### Information provided
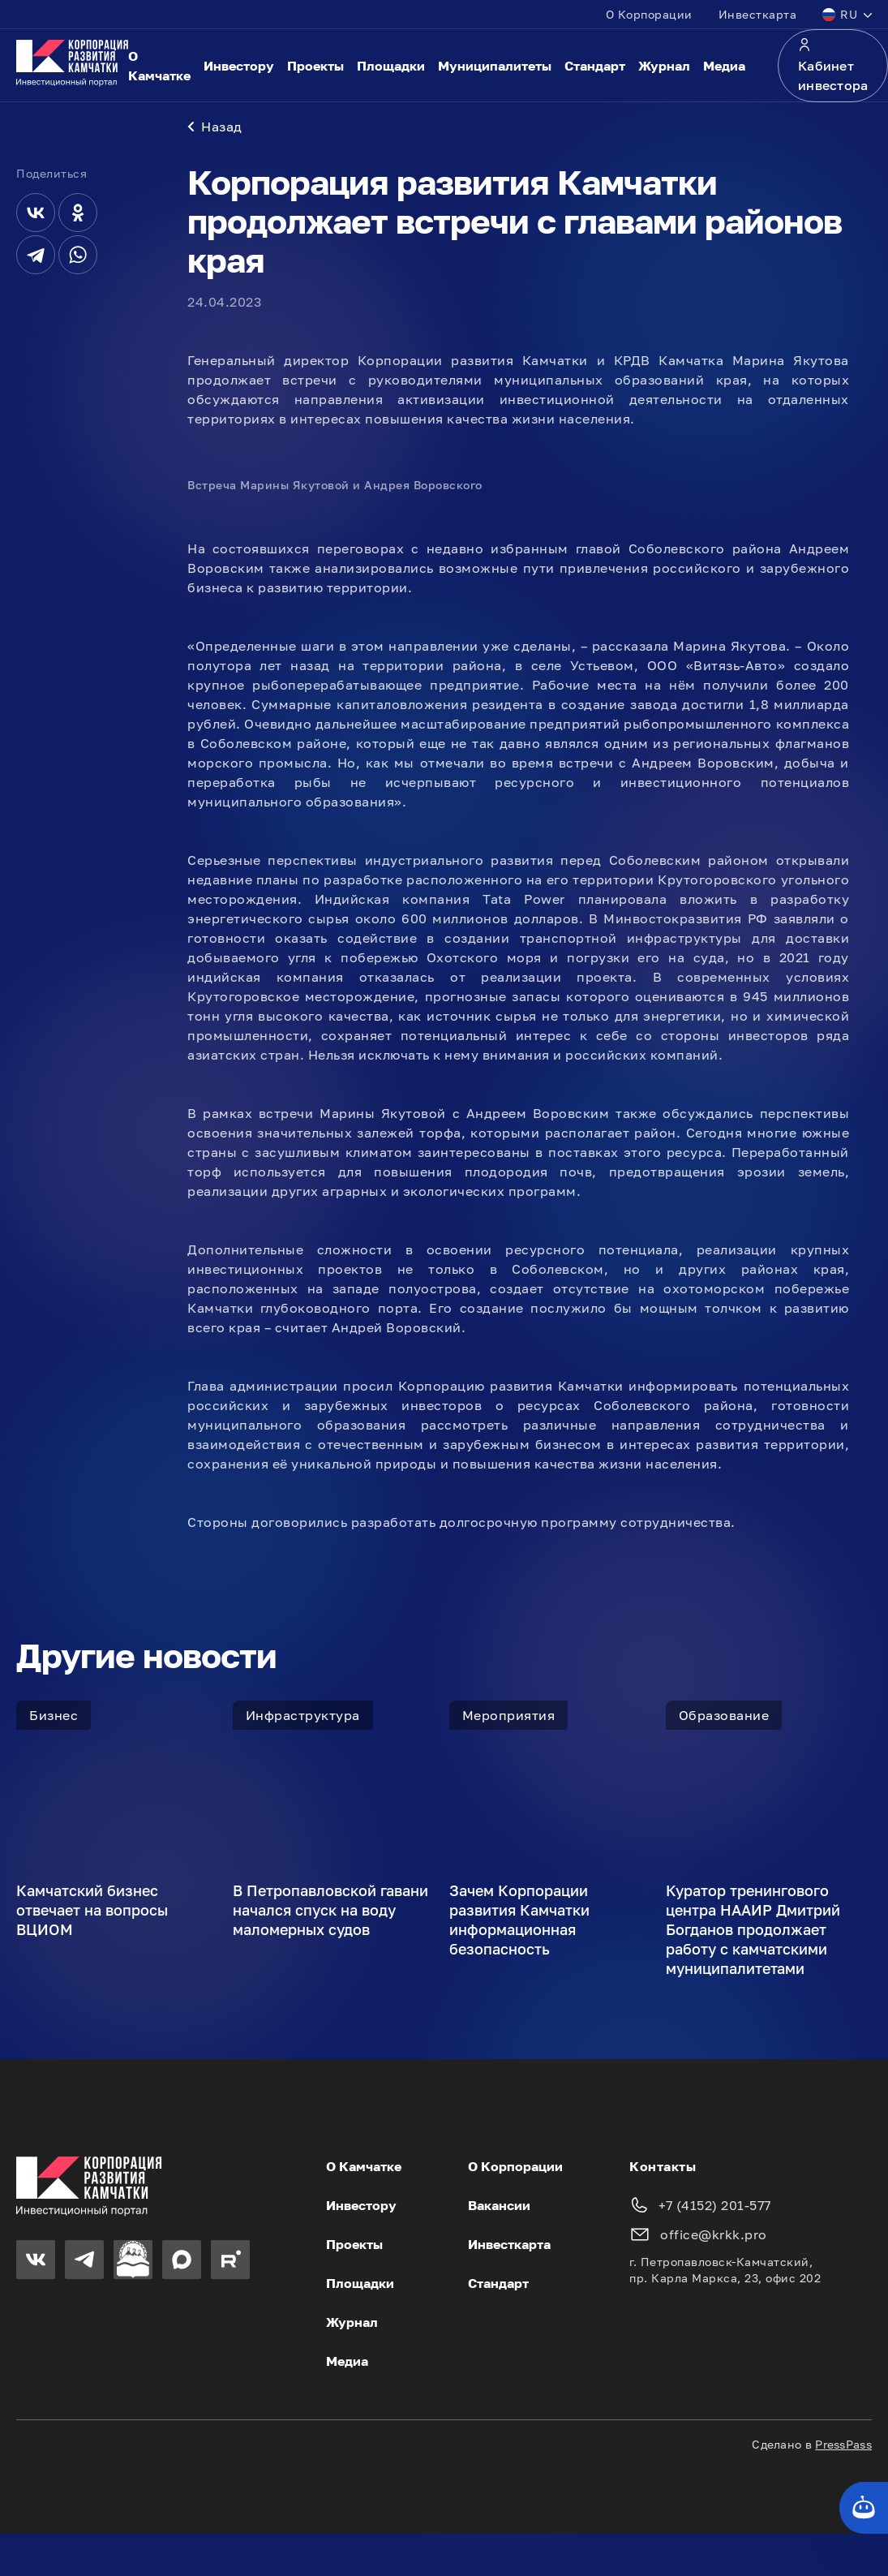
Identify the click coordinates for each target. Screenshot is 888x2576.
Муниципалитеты (494, 66)
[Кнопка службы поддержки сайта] (863, 2508)
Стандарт (594, 66)
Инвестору (239, 66)
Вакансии (499, 2208)
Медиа (724, 66)
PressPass (843, 2447)
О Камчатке (159, 66)
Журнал (664, 66)
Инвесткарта (758, 14)
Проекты (315, 66)
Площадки (391, 66)
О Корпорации (649, 14)
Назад (214, 130)
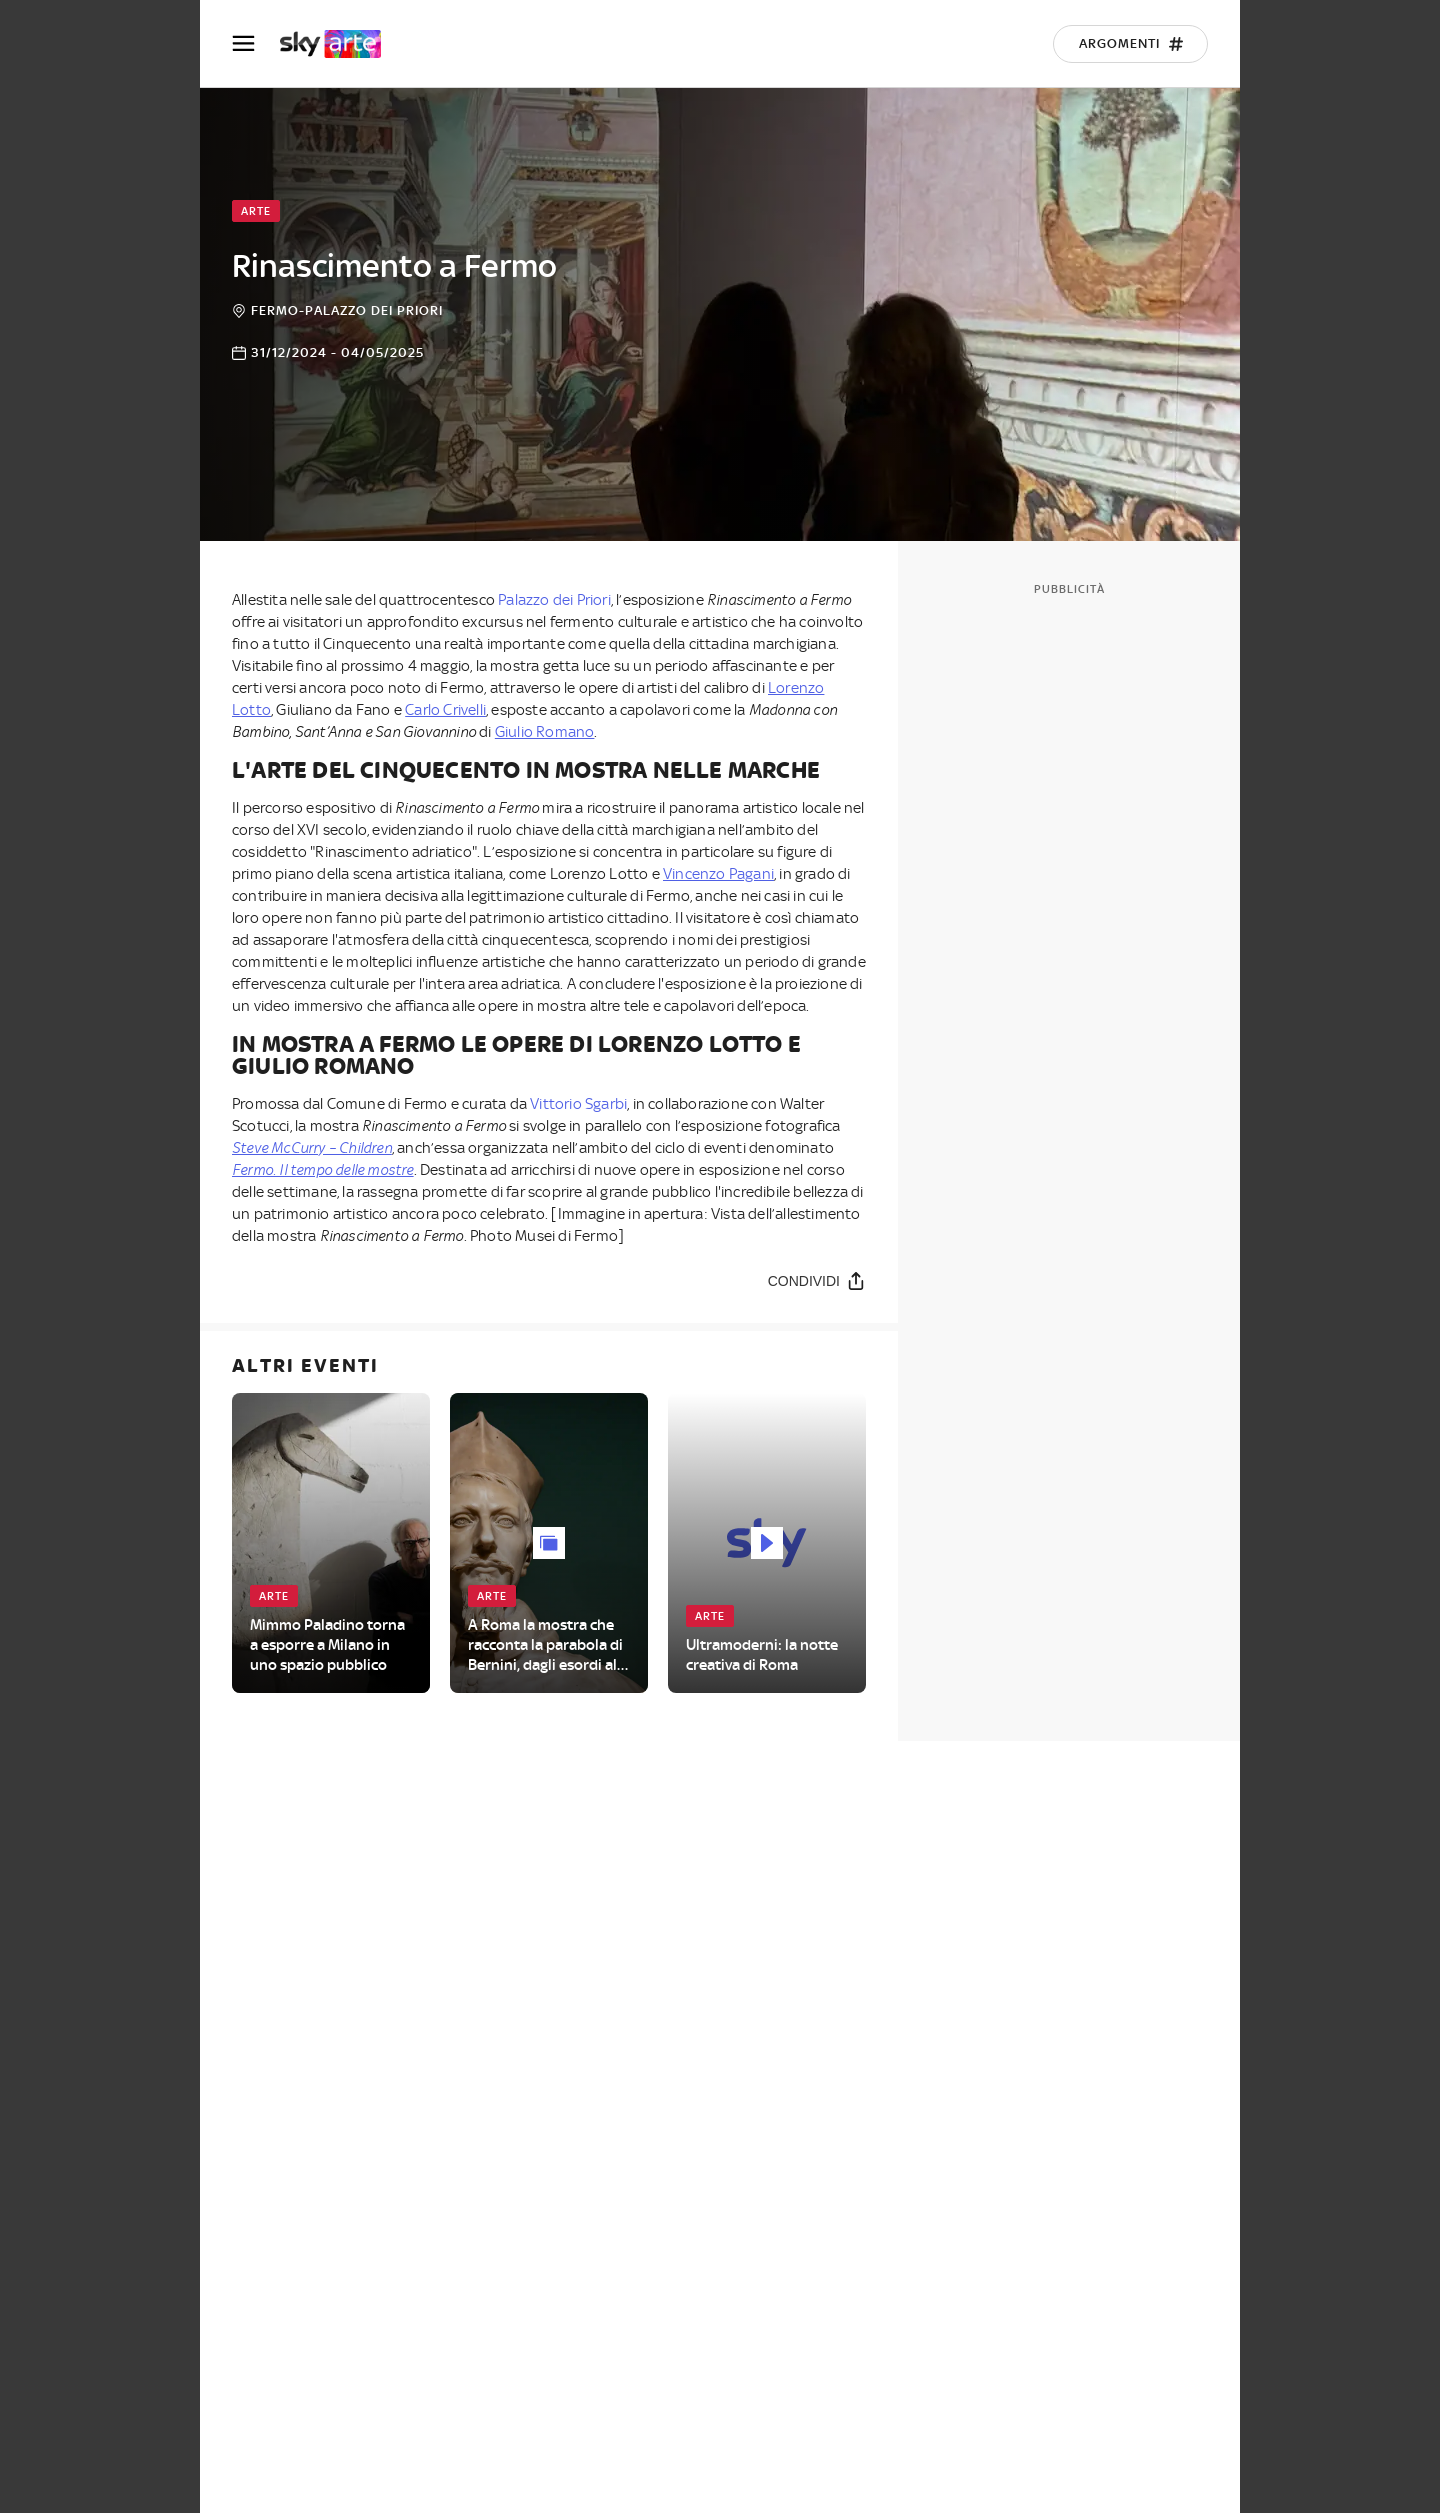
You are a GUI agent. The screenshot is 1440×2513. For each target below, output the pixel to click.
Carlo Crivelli (445, 710)
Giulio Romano (545, 732)
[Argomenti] (1130, 44)
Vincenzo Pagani (718, 874)
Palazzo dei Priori (554, 600)
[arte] (340, 44)
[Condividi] (817, 1280)
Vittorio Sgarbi (578, 1104)
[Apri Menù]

### Assignment
Starting at the line that holds "Стандарт (594, 66)", print each line through the last one of the entries above, exactly and with both ends included; no pictures.

### Answer to this task
Стандарт (594, 66)
Инвестору (239, 66)
Вакансии (499, 2208)
Медиа (724, 66)
PressPass (843, 2447)
О Камчатке (159, 66)
Журнал (664, 66)
Инвесткарта (758, 14)
Проекты (315, 66)
Площадки (391, 66)
О Корпорации (649, 14)
Назад (214, 130)
You are a GUI agent. The screenshot is 1440×2513. For each target below, output the pixel to click.
Carlo Crivelli (445, 710)
Giulio Romano (545, 732)
[Argomenti] (1130, 44)
Vincenzo Pagani (718, 874)
Palazzo dei Priori (554, 600)
[arte] (340, 44)
[Condividi] (817, 1280)
Vittorio Sgarbi (578, 1104)
[Apri Menù]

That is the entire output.